Pravastatin, given its hydrophilic properties, exerts its main effects in maternal and placental tissues [43,44]. Thus, the improvement of fetal or neonatal outcomes would likely be the result of an improvement in placental function. In our study, this was not the case, as our primary outcome, birth weight, was not improved by prenatal pravastatin. Additionally, no differences were observed in the secondary readouts such as pulmonary function, alveolar morphometry, or neuron density in the brain. It is noteworthy that the birth weight observed in the untreated FGR group was higher than in previous reports of this model and that model heterogeneity is an inherent limitation in most preclinical research. On the other hand, pravastatin was associated with a small but significant increase in neurosensory scores. Although this study was not powered to detect small effects on secondary outcomes, these findings warrant further investigation.

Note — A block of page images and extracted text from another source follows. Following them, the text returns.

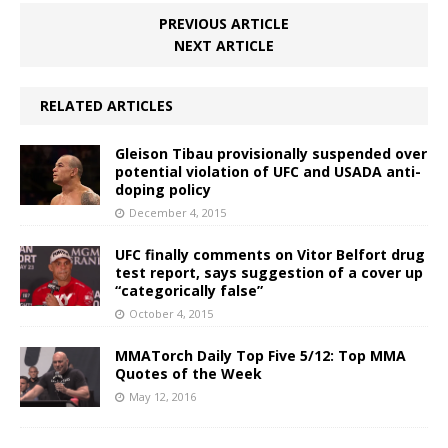
PREVIOUS ARTICLE
NEXT ARTICLE
RELATED ARTICLES
Gleison Tibau provisionally suspended over
potential violation of UFC and USADA anti-
doping policy
December 4, 2015
UFC finally comments on Vitor Belfort drug
test report, says suggestion of a cover up
“categorically false”
October 4, 2015
MMATorch Daily Top Five 5/12: Top MMA
Quotes of the Week
May 12, 2016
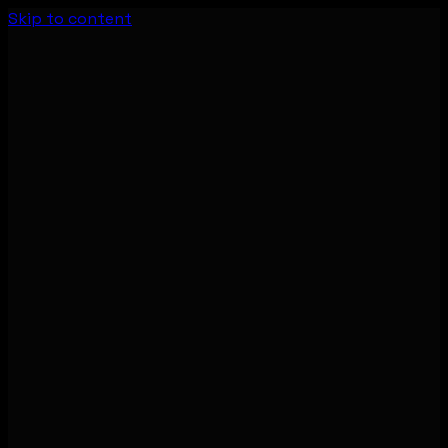
Skip to content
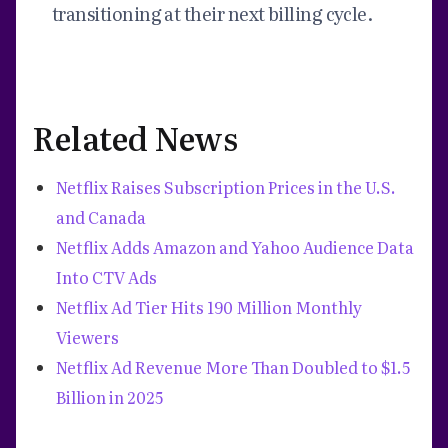
transitioning at their next billing cycle.
Related News
Netflix Raises Subscription Prices in the U.S.
and Canada
Netflix Adds Amazon and Yahoo Audience Data
Into CTV Ads
Netflix Ad Tier Hits 190 Million Monthly
Viewers
Netflix Ad Revenue More Than Doubled to $1.5
Billion in 2025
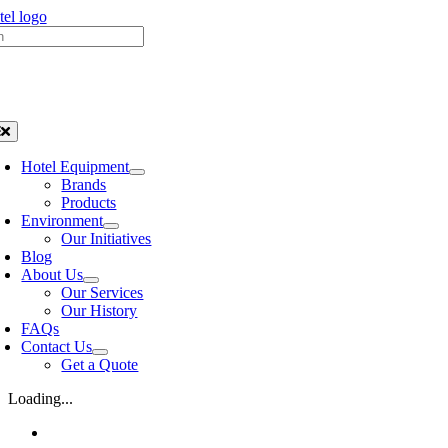
Skip
h
to
content
oggle
avigation
Hotel Equipment
Brands
Products
Environment
Our Initiatives
Blog
About Us
Our Services
Our History
FAQs
Contact Us
Get a Quote
Loading...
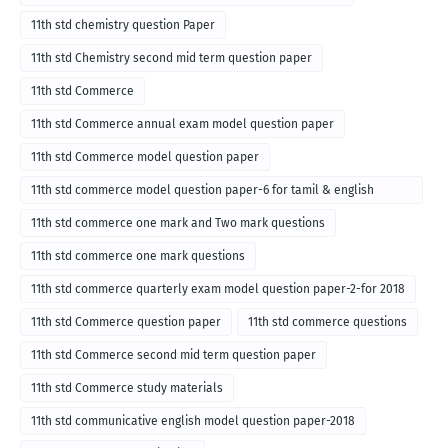
11th std chemistry question Paper
11th std Chemistry second mid term question paper
11th std Commerce
11th std Commerce annual exam model question paper
11th std Commerce model question paper
11th std commerce model question paper-6 for tamil & english
medium
11th std commerce one mark and Two mark questions
11th std commerce one mark questions
11th std commerce quarterly exam model question paper-2-for 2018
11th std Commerce question paper
11th std commerce questions
11th std Commerce second mid term question paper
11th std Commerce study materials
11th std communicative english model question paper-2018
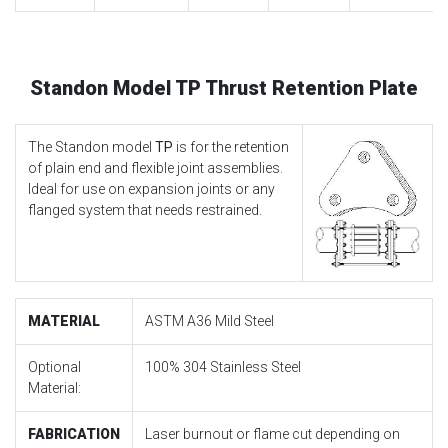
Standon Model TP Thrust Retention Plate
The Standon model
TP
is for the retention
of plain end and flexible joint assemblies.
Ideal for use on expansion joints or any
flanged system that needs restrained.
MATERIAL
ASTM A36 Mild Steel
Optional
100% 304 Stainless Steel
Material:
FABRICATION
Laser burnout or flame cut depending on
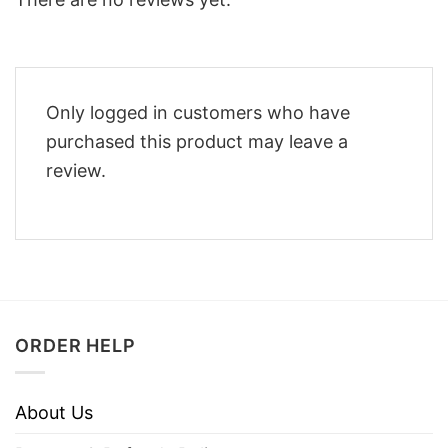
Only logged in customers who have
purchased this product may leave a
review.
ORDER HELP
About Us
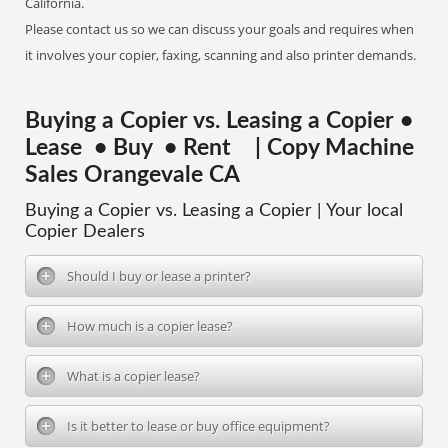
California.
Please contact us so we can discuss your goals and requires when
it involves your copier, faxing, scanning and also printer demands.
Buying a Copier vs. Leasing a Copier •
Lease • Buy • Rent | Copy Machine
Sales Orangevale CA
Buying a Copier vs. Leasing a Copier | Your local
Copier Dealers
Should I buy or lease a printer?
How much is a copier lease?
What is a copier lease?
Is it better to lease or buy office equipment?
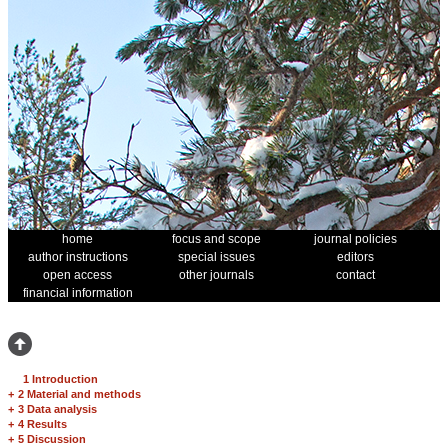
home
focus and scope
journal policies
author instructions
special issues
editors
open access
other journals
contact
financial information
1 Introduction
+
2 Material and methods
+
3 Data analysis
+
4 Results
+
5 Discussion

We acknowledge that our study has limitations. Firstly, the number of animals in each group was determined for the primary outcome. Other significant differences in secondary outcomes might have been missed due to the lower effect size or number of subjects. Secondly, the terminal nature of our experiments did not allow for a long-term or longitudinal examination. Lastly, the birth weight in the untreated FGR was higher than previously reported, which may have contributed to the lack of significant findings. However, the birth weight was still significantly lower than in the controls, and the untreated FGR was associated with worse placental and pulmonary outcomes.

5. Conclusions

According to the results of this study, in the rabbit UPVL model maternal prenatal pravastatin administered after FGR induction does not improve birth weight. However, an upregulation of angiogenic gene expression in the placenta was noted, which could indicate that in a less severe FGR model, it would have had a wider range of effects.